Behavior modification and operant conditioning help treat some tic disorders. Psychotherapy can help the patient uncover underlying conflicts and issues as well as deal with the problems caused by the tics. Tourette syndrome is best treated with medications and psychotherapy.

No medications are helpful in treating transient tics. Haloperidol is the drug of choice for Tourette syndrome.

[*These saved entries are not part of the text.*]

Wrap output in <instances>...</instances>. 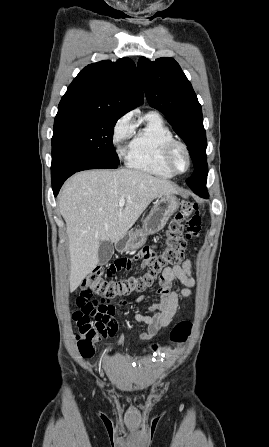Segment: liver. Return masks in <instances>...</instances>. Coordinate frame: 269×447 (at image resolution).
<instances>
[{
  "instance_id": "liver-1",
  "label": "liver",
  "mask_w": 269,
  "mask_h": 447,
  "mask_svg": "<svg viewBox=\"0 0 269 447\" xmlns=\"http://www.w3.org/2000/svg\"><path fill=\"white\" fill-rule=\"evenodd\" d=\"M177 194L175 184L136 170H90L67 180L60 214L69 239L70 291L99 263L101 241H120L152 200ZM119 200H126L123 208Z\"/></svg>"
}]
</instances>
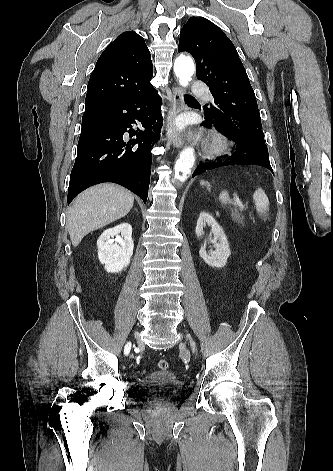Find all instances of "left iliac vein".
Returning <instances> with one entry per match:
<instances>
[{
	"label": "left iliac vein",
	"mask_w": 333,
	"mask_h": 471,
	"mask_svg": "<svg viewBox=\"0 0 333 471\" xmlns=\"http://www.w3.org/2000/svg\"><path fill=\"white\" fill-rule=\"evenodd\" d=\"M188 339L190 341V345H191L193 351H195V342L193 341V339L190 336H188Z\"/></svg>",
	"instance_id": "1"
}]
</instances>
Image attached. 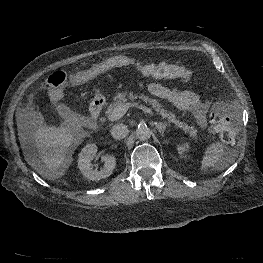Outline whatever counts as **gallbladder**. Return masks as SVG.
<instances>
[{"label":"gallbladder","mask_w":263,"mask_h":263,"mask_svg":"<svg viewBox=\"0 0 263 263\" xmlns=\"http://www.w3.org/2000/svg\"><path fill=\"white\" fill-rule=\"evenodd\" d=\"M56 111L60 117H62L65 121H71V123L76 122V115L72 113V111L65 104H57Z\"/></svg>","instance_id":"1"}]
</instances>
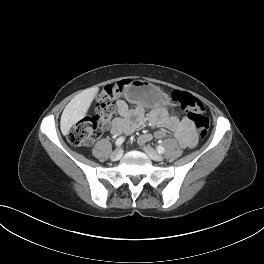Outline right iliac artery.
I'll list each match as a JSON object with an SVG mask.
<instances>
[{
    "label": "right iliac artery",
    "mask_w": 264,
    "mask_h": 264,
    "mask_svg": "<svg viewBox=\"0 0 264 264\" xmlns=\"http://www.w3.org/2000/svg\"><path fill=\"white\" fill-rule=\"evenodd\" d=\"M125 141V138L124 137H119L116 142H115V145L117 147L121 146L123 144V142Z\"/></svg>",
    "instance_id": "obj_1"
}]
</instances>
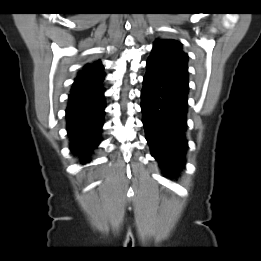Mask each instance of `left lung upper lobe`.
Returning a JSON list of instances; mask_svg holds the SVG:
<instances>
[{
  "mask_svg": "<svg viewBox=\"0 0 261 261\" xmlns=\"http://www.w3.org/2000/svg\"><path fill=\"white\" fill-rule=\"evenodd\" d=\"M148 61L159 66L188 74V55L182 51L181 43L172 39L157 40Z\"/></svg>",
  "mask_w": 261,
  "mask_h": 261,
  "instance_id": "5c2ea615",
  "label": "left lung upper lobe"
}]
</instances>
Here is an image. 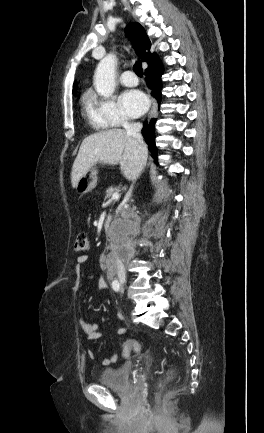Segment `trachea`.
Returning a JSON list of instances; mask_svg holds the SVG:
<instances>
[{
    "mask_svg": "<svg viewBox=\"0 0 264 433\" xmlns=\"http://www.w3.org/2000/svg\"><path fill=\"white\" fill-rule=\"evenodd\" d=\"M133 70L138 76H143L141 61H136V63L133 66Z\"/></svg>",
    "mask_w": 264,
    "mask_h": 433,
    "instance_id": "3493384b",
    "label": "trachea"
}]
</instances>
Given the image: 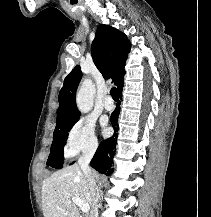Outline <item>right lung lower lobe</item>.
I'll return each instance as SVG.
<instances>
[{"instance_id": "98d812e1", "label": "right lung lower lobe", "mask_w": 211, "mask_h": 217, "mask_svg": "<svg viewBox=\"0 0 211 217\" xmlns=\"http://www.w3.org/2000/svg\"><path fill=\"white\" fill-rule=\"evenodd\" d=\"M122 93V88L119 89V94L121 96ZM120 113L119 109H116L112 114H111V123L116 131L117 128V119L118 115ZM115 145H116V137L113 135L111 138L102 141L101 144L99 145L90 165L94 169H96L98 172L105 174V175H110L113 172L112 164H113V156L115 152Z\"/></svg>"}]
</instances>
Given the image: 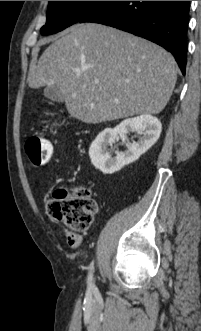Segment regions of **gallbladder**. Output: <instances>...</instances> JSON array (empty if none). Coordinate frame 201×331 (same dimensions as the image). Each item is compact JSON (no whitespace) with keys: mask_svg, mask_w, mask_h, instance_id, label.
<instances>
[{"mask_svg":"<svg viewBox=\"0 0 201 331\" xmlns=\"http://www.w3.org/2000/svg\"><path fill=\"white\" fill-rule=\"evenodd\" d=\"M44 96L55 102L64 101V94L57 85L46 87L44 89Z\"/></svg>","mask_w":201,"mask_h":331,"instance_id":"obj_1","label":"gallbladder"}]
</instances>
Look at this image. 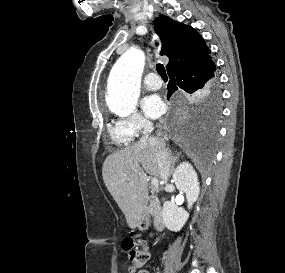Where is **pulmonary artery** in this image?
<instances>
[{"label":"pulmonary artery","mask_w":285,"mask_h":273,"mask_svg":"<svg viewBox=\"0 0 285 273\" xmlns=\"http://www.w3.org/2000/svg\"><path fill=\"white\" fill-rule=\"evenodd\" d=\"M144 85L149 90H158L162 86V81L156 73L150 72L144 77Z\"/></svg>","instance_id":"pulmonary-artery-1"}]
</instances>
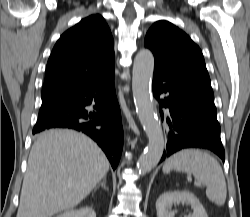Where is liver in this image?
<instances>
[{"instance_id": "6515ba94", "label": "liver", "mask_w": 250, "mask_h": 217, "mask_svg": "<svg viewBox=\"0 0 250 217\" xmlns=\"http://www.w3.org/2000/svg\"><path fill=\"white\" fill-rule=\"evenodd\" d=\"M109 170L103 151L82 133L51 129L31 148L16 217H51L87 197Z\"/></svg>"}]
</instances>
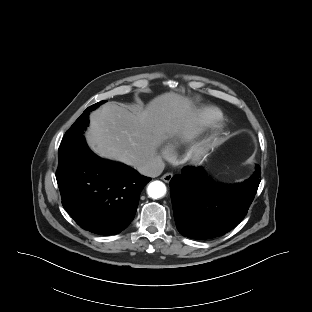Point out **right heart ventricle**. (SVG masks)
Segmentation results:
<instances>
[{
	"mask_svg": "<svg viewBox=\"0 0 312 312\" xmlns=\"http://www.w3.org/2000/svg\"><path fill=\"white\" fill-rule=\"evenodd\" d=\"M224 119L223 113L213 107L204 108L196 113V115L189 120L175 136L174 140L177 142H186L204 130L217 126Z\"/></svg>",
	"mask_w": 312,
	"mask_h": 312,
	"instance_id": "obj_1",
	"label": "right heart ventricle"
}]
</instances>
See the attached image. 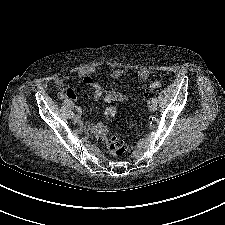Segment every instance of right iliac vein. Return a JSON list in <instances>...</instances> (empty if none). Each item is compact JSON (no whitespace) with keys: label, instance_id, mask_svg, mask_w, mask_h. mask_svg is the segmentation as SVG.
<instances>
[{"label":"right iliac vein","instance_id":"1","mask_svg":"<svg viewBox=\"0 0 225 225\" xmlns=\"http://www.w3.org/2000/svg\"><path fill=\"white\" fill-rule=\"evenodd\" d=\"M73 121H74L75 123H79V122H80V117H79L78 115L74 116V117H73Z\"/></svg>","mask_w":225,"mask_h":225}]
</instances>
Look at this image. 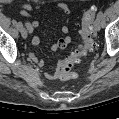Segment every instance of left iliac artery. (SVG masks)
Instances as JSON below:
<instances>
[{"mask_svg": "<svg viewBox=\"0 0 119 119\" xmlns=\"http://www.w3.org/2000/svg\"><path fill=\"white\" fill-rule=\"evenodd\" d=\"M102 17H103V12L99 11V13L97 14V18L102 19Z\"/></svg>", "mask_w": 119, "mask_h": 119, "instance_id": "obj_1", "label": "left iliac artery"}]
</instances>
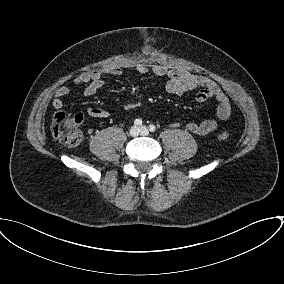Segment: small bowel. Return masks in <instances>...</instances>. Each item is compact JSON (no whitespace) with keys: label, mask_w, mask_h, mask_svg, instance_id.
I'll use <instances>...</instances> for the list:
<instances>
[{"label":"small bowel","mask_w":284,"mask_h":284,"mask_svg":"<svg viewBox=\"0 0 284 284\" xmlns=\"http://www.w3.org/2000/svg\"><path fill=\"white\" fill-rule=\"evenodd\" d=\"M140 74L152 73L158 77H164L166 81V90L174 95H183L187 92L197 90L196 100L205 102L209 99H215L217 102L216 116L219 120H226L231 115V104L228 96L221 87L203 75L192 74L184 69L167 68L162 65L148 66L144 63L137 62L131 66ZM123 73L120 67H113L107 70H92L81 73L76 79V85H86L84 95L86 97L94 96L104 84V77L107 75L119 76ZM72 92V87L62 86L57 89L53 99V107L61 109L64 105V98ZM88 115L92 117L105 118L109 113L98 107H89ZM171 126L177 128L179 122H172ZM185 128L196 135L205 136L218 128L215 120L209 119L201 123L189 122Z\"/></svg>","instance_id":"obj_1"}]
</instances>
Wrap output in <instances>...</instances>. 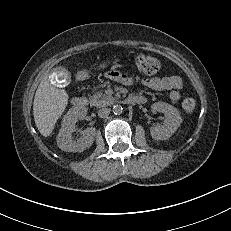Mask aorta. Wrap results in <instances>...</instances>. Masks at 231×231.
<instances>
[{"mask_svg": "<svg viewBox=\"0 0 231 231\" xmlns=\"http://www.w3.org/2000/svg\"><path fill=\"white\" fill-rule=\"evenodd\" d=\"M113 113L116 115H120L123 112V107L120 104H116L112 108Z\"/></svg>", "mask_w": 231, "mask_h": 231, "instance_id": "1", "label": "aorta"}]
</instances>
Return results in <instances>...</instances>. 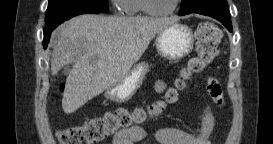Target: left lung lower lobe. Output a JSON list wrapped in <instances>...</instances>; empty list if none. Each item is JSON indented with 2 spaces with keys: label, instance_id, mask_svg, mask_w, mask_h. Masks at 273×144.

Pimozide (an oral dopamine-blocking drug) and clonidine are alternative choices. Antianxiety agents may be useful in dealing with secondary anxiety but do not reduce the severity or frequency of the tics.


There are few preventive strategies for tic disorders. There is some evidence that maternal emotional stress during pregnancy and severe nausea and vomiting during the first trimester may affect tic severity. Attempting to minimize prenatal stress may possibly serve a limited preventive function.

Similarly, because people with tic disorders are sensitive to stress, attempting to maintain a low-stress environment can help minimize the number or severity of tics (reducing the number of social gatherings, which can be anxiety-provoking, for example). This approach cannot prevent tics altogether, and must be undertaken with an awareness that it is neither healthful nor advisable to attempt to eliminate all stressful events in life.